*Work instructions:*
The answer should be the records below, word for word, with every image left out.

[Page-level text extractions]
#####

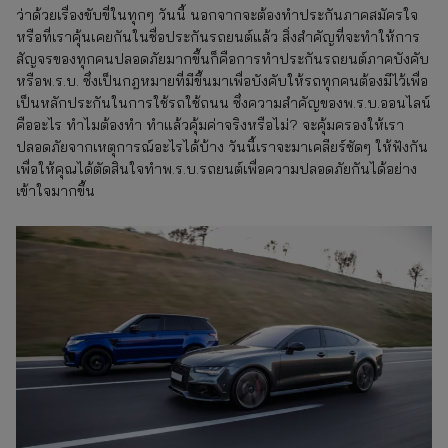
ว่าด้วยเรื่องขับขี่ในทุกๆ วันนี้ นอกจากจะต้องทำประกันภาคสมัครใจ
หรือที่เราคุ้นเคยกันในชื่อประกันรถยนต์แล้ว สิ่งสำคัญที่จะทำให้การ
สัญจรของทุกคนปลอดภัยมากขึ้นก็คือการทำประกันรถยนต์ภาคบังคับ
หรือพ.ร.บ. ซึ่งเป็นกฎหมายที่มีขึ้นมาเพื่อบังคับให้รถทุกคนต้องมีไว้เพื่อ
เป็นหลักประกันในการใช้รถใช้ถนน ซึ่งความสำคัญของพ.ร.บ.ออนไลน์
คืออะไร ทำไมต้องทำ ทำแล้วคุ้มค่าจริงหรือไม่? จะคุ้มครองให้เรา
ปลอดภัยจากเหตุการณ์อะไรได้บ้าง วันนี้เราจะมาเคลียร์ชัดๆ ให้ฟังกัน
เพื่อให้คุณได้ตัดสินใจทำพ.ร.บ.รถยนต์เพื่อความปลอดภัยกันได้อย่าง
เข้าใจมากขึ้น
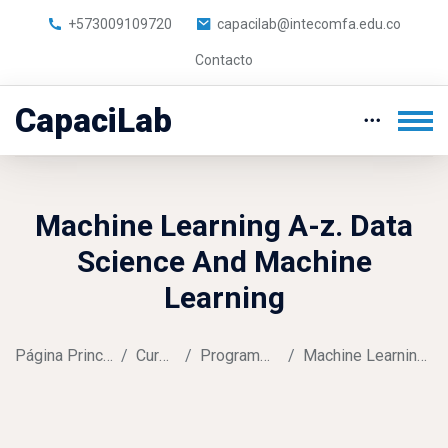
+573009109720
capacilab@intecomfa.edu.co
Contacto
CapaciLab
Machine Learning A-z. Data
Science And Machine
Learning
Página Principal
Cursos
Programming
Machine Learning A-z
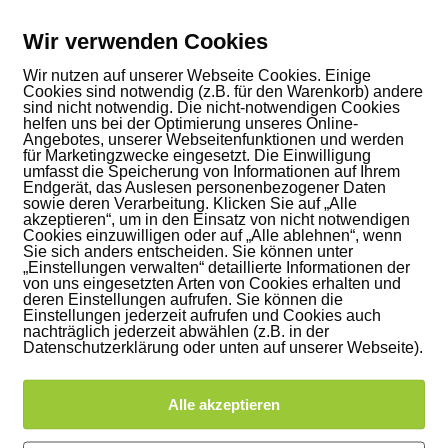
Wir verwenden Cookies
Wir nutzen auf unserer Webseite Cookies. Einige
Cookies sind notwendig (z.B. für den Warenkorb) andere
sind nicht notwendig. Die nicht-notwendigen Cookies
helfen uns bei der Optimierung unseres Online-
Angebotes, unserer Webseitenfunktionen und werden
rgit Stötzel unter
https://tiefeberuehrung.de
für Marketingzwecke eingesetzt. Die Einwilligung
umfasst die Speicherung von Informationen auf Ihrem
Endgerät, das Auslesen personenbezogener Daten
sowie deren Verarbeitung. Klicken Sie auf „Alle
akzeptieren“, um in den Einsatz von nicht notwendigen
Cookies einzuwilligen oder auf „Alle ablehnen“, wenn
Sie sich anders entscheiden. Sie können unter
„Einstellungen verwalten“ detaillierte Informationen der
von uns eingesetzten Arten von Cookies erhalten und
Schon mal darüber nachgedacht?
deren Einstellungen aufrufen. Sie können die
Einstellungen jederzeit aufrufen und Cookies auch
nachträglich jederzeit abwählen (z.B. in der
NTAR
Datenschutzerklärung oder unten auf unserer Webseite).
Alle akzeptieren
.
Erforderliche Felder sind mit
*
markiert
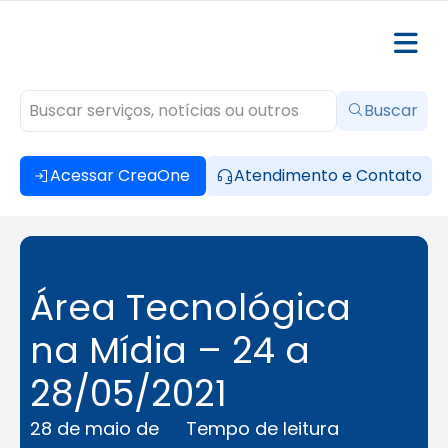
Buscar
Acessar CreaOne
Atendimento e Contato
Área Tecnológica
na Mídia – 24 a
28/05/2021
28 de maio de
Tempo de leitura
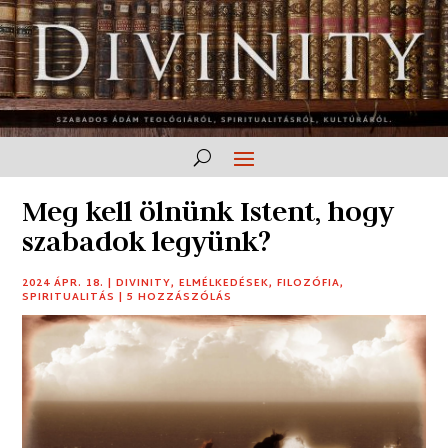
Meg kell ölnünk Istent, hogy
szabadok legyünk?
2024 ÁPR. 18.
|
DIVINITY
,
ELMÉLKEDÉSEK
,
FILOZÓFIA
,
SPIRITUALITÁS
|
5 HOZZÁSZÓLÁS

#####

*Output of the task:*
ว่าด้วยเรื่องขับขี่ในทุกๆ วันนี้ นอกจากจะต้องทำประกันภาคสมัครใจ
หรือที่เราคุ้นเคยกันในชื่อประกันรถยนต์แล้ว สิ่งสำคัญที่จะทำให้การ
สัญจรของทุกคนปลอดภัยมากขึ้นก็คือการทำประกันรถยนต์ภาคบังคับ
หรือพ.ร.บ. ซึ่งเป็นกฎหมายที่มีขึ้นมาเพื่อบังคับให้รถทุกคนต้องมีไว้เพื่อ
เป็นหลักประกันในการใช้รถใช้ถนน ซึ่งความสำคัญของพ.ร.บ.ออนไลน์
คืออะไร ทำไมต้องทำ ทำแล้วคุ้มค่าจริงหรือไม่? จะคุ้มครองให้เรา
ปลอดภัยจากเหตุการณ์อะไรได้บ้าง วันนี้เราจะมาเคลียร์ชัดๆ ให้ฟังกัน
เพื่อให้คุณได้ตัดสินใจทำพ.ร.บ.รถยนต์เพื่อความปลอดภัยกันได้อย่าง
เข้าใจมากขึ้น
+573009109720
capacilab@intecomfa.edu.co
Contacto
CapaciLab
Machine Learning A-z. Data
Science And Machine
Learning
Página Principal
Cursos
Programming
Machine Learning A-z
Wir verwenden Cookies
Wir nutzen auf unserer Webseite Cookies. Einige
Cookies sind notwendig (z.B. für den Warenkorb) andere
sind nicht notwendig. Die nicht-notwendigen Cookies
helfen uns bei der Optimierung unseres Online-
Angebotes, unserer Webseitenfunktionen und werden
rgit Stötzel unter
https://tiefeberuehrung.de
für Marketingzwecke eingesetzt. Die Einwilligung
umfasst die Speicherung von Informationen auf Ihrem
Endgerät, das Auslesen personenbezogener Daten
sowie deren Verarbeitung. Klicken Sie auf „Alle
akzeptieren“, um in den Einsatz von nicht notwendigen
Cookies einzuwilligen oder auf „Alle ablehnen“, wenn
Sie sich anders entscheiden. Sie können unter
„Einstellungen verwalten“ detaillierte Informationen der
von uns eingesetzten Arten von Cookies erhalten und
Schon mal darüber nachgedacht?
deren Einstellungen aufrufen. Sie können die
Einstellungen jederzeit aufrufen und Cookies auch
nachträglich jederzeit abwählen (z.B. in der
NTAR
Datenschutzerklärung oder unten auf unserer Webseite).
Alle akzeptieren
.
Erforderliche Felder sind mit
*
markiert
Buscar
Acessar CreaOne
Atendimento e Contato
Área Tecnológica
na Mídia – 24 a
28/05/2021
28 de maio de
Tempo de leitura
Meg kell ölnünk Istent, hogy
szabadok legyünk?
2024 ÁPR. 18.
|
DIVINITY
,
ELMÉLKEDÉSEK
,
FILOZÓFIA
,
SPIRITUALITÁS
|
5 HOZZÁSZÓLÁS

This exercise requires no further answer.